Posted in Autobiography, Book/Video Reviews, Europe, Media Archive on 2015-11-20 02:33Z by Steven

Mixed-race descendant of Nazi murderer tells of life

San Diego Jewish World
2015-11-18

David Strom, Professor Emeritus of Education
San Diego State University, San Diego, California

My Grandfather Would have Shot Me [Amon: Mein Großvater hätte mich erschossen], by Jennifer Teege and Nikola Sellmair. The Experiment, Pub. 2015, 221pp

SAN DIEGO — At the age of 38 Jennifer Teege was at the Hamburg central library. There she glanced at a book with a red cover and was drawn to it. From photographs in the book, Jennifer discovered that it was about people she vaguely remembered—her mother and grandmother.
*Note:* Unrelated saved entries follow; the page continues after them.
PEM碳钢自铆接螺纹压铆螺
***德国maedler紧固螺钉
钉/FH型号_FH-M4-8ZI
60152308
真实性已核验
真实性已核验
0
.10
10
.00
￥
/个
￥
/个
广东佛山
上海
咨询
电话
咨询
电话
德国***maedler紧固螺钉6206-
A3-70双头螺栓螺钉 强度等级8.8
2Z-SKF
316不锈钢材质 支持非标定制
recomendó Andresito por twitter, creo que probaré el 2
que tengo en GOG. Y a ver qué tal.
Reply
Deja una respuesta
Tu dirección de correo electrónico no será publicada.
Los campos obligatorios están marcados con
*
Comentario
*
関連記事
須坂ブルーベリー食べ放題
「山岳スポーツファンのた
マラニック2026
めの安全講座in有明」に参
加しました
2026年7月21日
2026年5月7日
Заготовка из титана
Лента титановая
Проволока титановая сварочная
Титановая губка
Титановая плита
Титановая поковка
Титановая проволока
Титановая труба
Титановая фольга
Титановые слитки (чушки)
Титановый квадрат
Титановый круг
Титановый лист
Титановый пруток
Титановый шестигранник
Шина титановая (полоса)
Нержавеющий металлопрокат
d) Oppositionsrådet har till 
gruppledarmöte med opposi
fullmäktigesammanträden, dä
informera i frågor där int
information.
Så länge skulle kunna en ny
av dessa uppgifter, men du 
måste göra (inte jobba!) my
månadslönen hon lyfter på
She took the book home and read it from cover to cover. The most amazing and shocking thing she learned was that her maternal grandfather, Amon Goeth, the butcher commandant of Plaszow concentration camp near Krakow, was not killed fighting in the war but was hanged for his crimes (The actor Ralph Fiennes played Amon Goeth in the movie Schindler’s List.)
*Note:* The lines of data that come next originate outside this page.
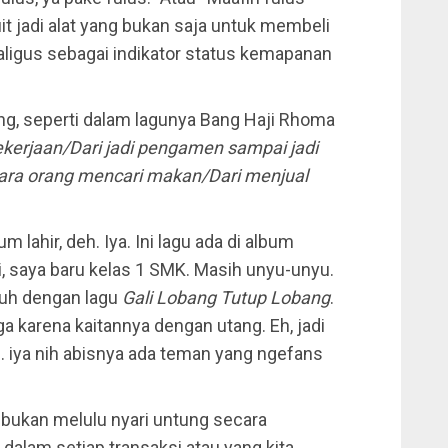
t jadi alat yang bukan saja untuk membeli
ekaligus sebagai indikator status kemapanan
g, seperti dalam lagunya Bang Haji Rhoma
ekerjaan/Dari jadi pengamen sampai jadi
ara orang mencari makan/Dari menjual
m lahir, deh. Iya. Ini lagu ada di album
i, saya baru kelas 1 SMK. Masih unyu-unyu.
 tuh dengan lagu
Gali Lobang Tutup Lobang
.
uga karena kaitannya dengan utang. Eh, jadi
. iya nih abisnya ada teman yang ngefans
 bukan melulu nyari untung secara
g dalam setiap transaksi atau yang kita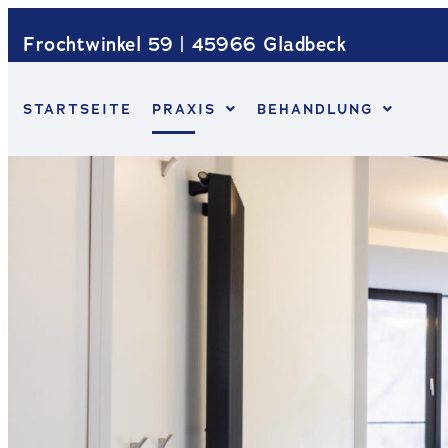
Frochtwinkel 59 | 45966 Gladbeck
STARTSEITE
PRAXIS
BEHANDLUNG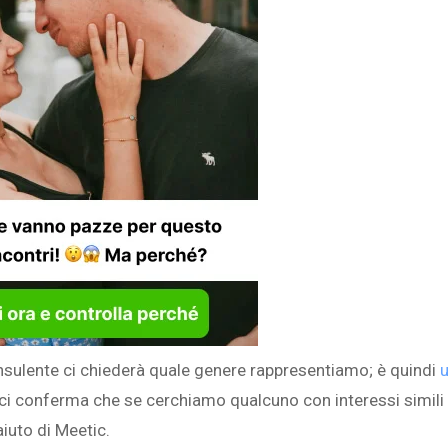
onsulente ci chiederà quale genere rappresentiamo; è quindi
 ci conferma che se cerchiamo qualcuno con interessi simili
iuto di Meetic.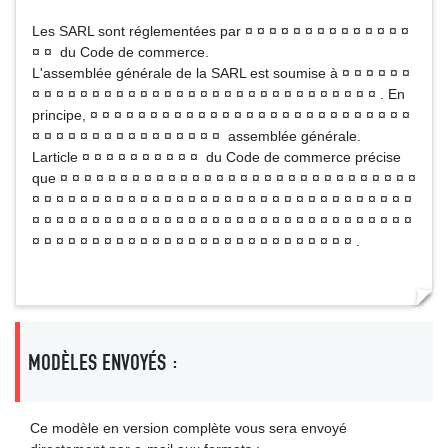
Les SARL sont réglementées par ¤ ¤ ¤ ¤ ¤ ¤ ¤ ¤ ¤ ¤ ¤ ¤ ¤ ¤
¤ ¤ du Code de commerce.
L'assemblée générale de la SARL est soumise à ¤ ¤ ¤ ¤ ¤ ¤
¤ ¤ ¤ ¤ ¤ ¤ ¤ ¤ ¤ ¤ ¤ ¤ ¤ ¤ ¤ ¤ ¤ ¤ ¤ ¤ ¤ ¤ ¤ ¤ ¤ ¤ ¤ ¤ ¤ . En
principe, ¤ ¤ ¤ ¤ ¤ ¤ ¤ ¤ ¤ ¤ ¤ ¤ ¤ ¤ ¤ ¤ ¤ ¤ ¤ ¤ ¤ ¤ ¤ ¤ ¤ ¤ ¤
¤ ¤ ¤ ¤ ¤ ¤ ¤ ¤ ¤ ¤ ¤ ¤ ¤ ¤ ¤ ¤ assemblée générale.
Larticle ¤ ¤ ¤ ¤ ¤ ¤ ¤ ¤ ¤ ¤ du Code de commerce précise
que ¤ ¤ ¤ ¤ ¤ ¤ ¤ ¤ ¤ ¤ ¤ ¤ ¤ ¤ ¤ ¤ ¤ ¤ ¤ ¤ ¤ ¤ ¤ ¤ ¤ ¤ ¤ ¤ ¤ ¤
¤ ¤ ¤ ¤ ¤ ¤ ¤ ¤ ¤ ¤ ¤ ¤ ¤ ¤ ¤ ¤ ¤ ¤ ¤ ¤ ¤ ¤ ¤ ¤ ¤ ¤ ¤ ¤ ¤ ¤ ¤ ¤
¤ ¤ ¤ ¤ ¤ ¤ ¤ ¤ ¤ ¤ ¤ ¤ ¤ ¤ ¤ ¤ ¤ ¤ ¤ ¤ ¤ ¤ ¤ ¤ ¤ ¤ ¤ ¤ ¤ ¤ ¤ ¤
¤ ¤ ¤ ¤ ¤ ¤ ¤ ¤ ¤ ¤ ¤ ¤ ¤ ¤ ¤ ¤ ¤ ¤ ¤ ¤ ¤ ¤ ¤ ¤ ¤ ¤ ¤ .
MODÈLES ENVOYÉS :
Ce modèle en version complète vous sera envoyé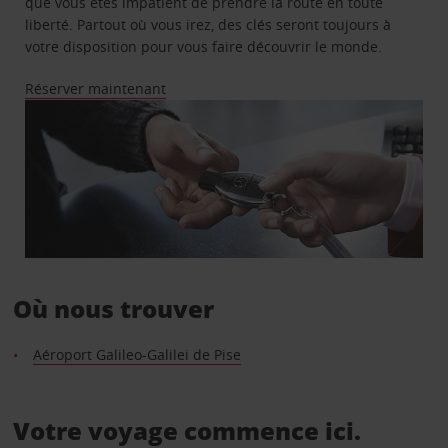
que vous êtes impatient de prendre la route en toute
liberté. Partout où vous irez, des clés seront toujours à
votre disposition pour vous faire découvrir le monde.
Réserver maintenant
Où nous trouver
Aéroport Galileo-Galilei de Pise
Votre voyage commence ici.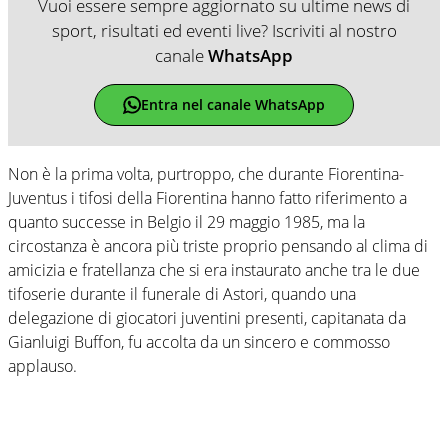
Vuoi essere sempre aggiornato su ultime news di
sport, risultati ed eventi live? Iscriviti al nostro
canale
WhatsApp
Entra nel canale WhatsApp
Non è la prima volta, purtroppo, che durante Fiorentina-
Juventus i tifosi della Fiorentina hanno fatto riferimento a
quanto successe in Belgio il 29 maggio 1985, ma la
circostanza è ancora più triste proprio pensando al clima di
amicizia e fratellanza che si era instaurato anche tra le due
tifoserie durante il funerale di Astori, quando una
delegazione di giocatori juventini presenti, capitanata da
Gianluigi Buffon, fu accolta da un sincero e commosso
applauso.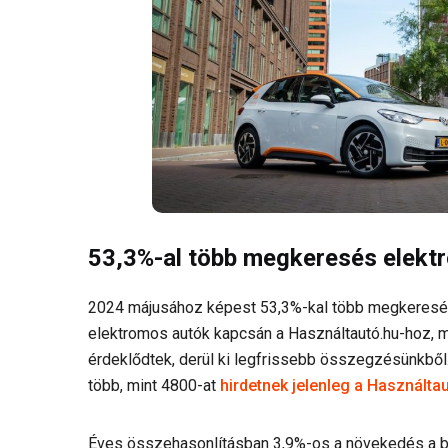
53,3%-al több megkeresés elekt
2024 májusához képest 53,3%-kal több megkeresés
elektromos autók kapcsán a Használtautó.hu-hoz, mí
érdeklődtek, derül ki legfrissebb összegzésünkből. 
több, mint 4800-at
hirdetnek jelenleg a Használta
Éves összehasonlításban 3,9%-os a növekedés a be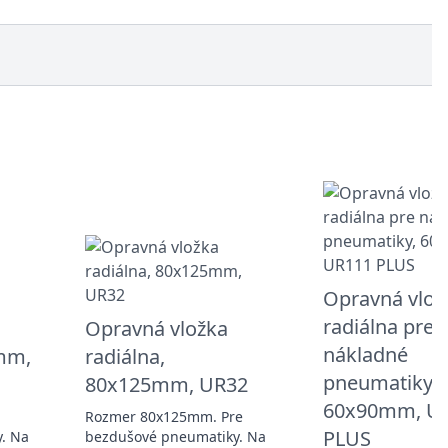
Opravná vlož
radiálna pre
Opravná vložka
nákladné
0mm,
radiálna,
pneumatiky,
80x125mm, UR32
60x90mm, U
Rozmer 80x125mm. Pre
PLUS
. Na
bezdušové pneumatiky. Na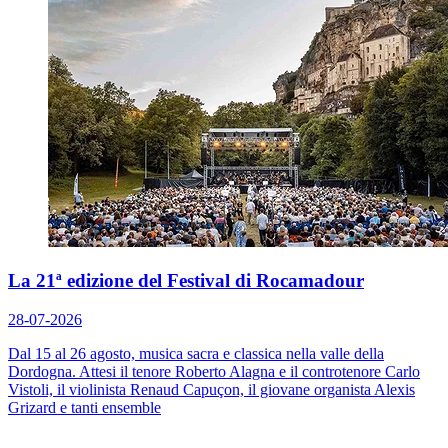
La 21ª edizione del Festival di Rocamadour
28-07-2026
Dal 15 al 26 agosto, musica sacra e classica nella valle della
Dordogna. Attesi il tenore Roberto Alagna e il controtenore Carlo
Vistoli, il violinista Renaud Capuçon, il giovane organista Alexis
Grizard e tanti ensemble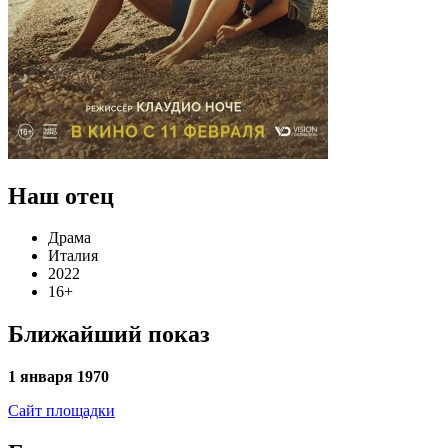
Наш отец
Драма
Италия
2022
16+
Ближайший показ
1 января 1970
Сайт площадки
Now she understood why no one told her or spoke about her background. Jennifer knew that her grandfather would have murdered her since she was a mixed-race black German-Nigerian. Learning the truth about her ancestry threw Jennifer in a deep depression. But it did lead to a rather tentative reconnection with her mother, Monika Hertwig, who she hadn’t seen in years…

Read the entire review here.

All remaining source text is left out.